**DATASET EXTRACT**.
-=-=-=-=-
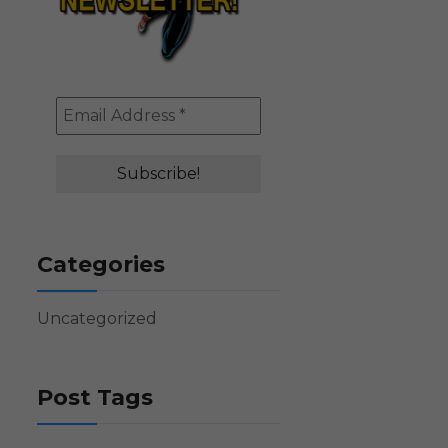
Categories
Uncategorized
Post Tags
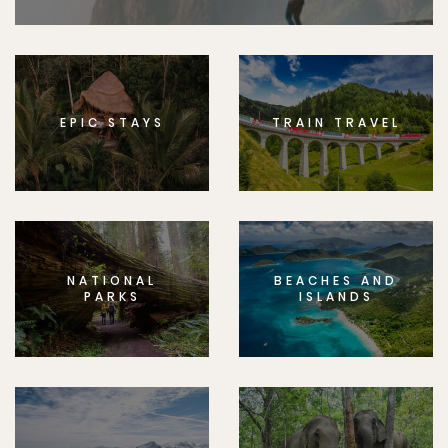
EPIC STAYS
TRAIN TRAVEL
NATIONAL
BEACHES AND
PARKS
ISLANDS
-=-=-=-=-
**WHAT THE EXERCISE ASKS**.
Output nothing but the lines from the one with "TRAIN TRAVEL" through the last line above, each exactly as it stands.

**EXERCISE RESULT**.
TRAIN TRAVEL
NATIONAL
BEACHES AND
PARKS
ISLANDS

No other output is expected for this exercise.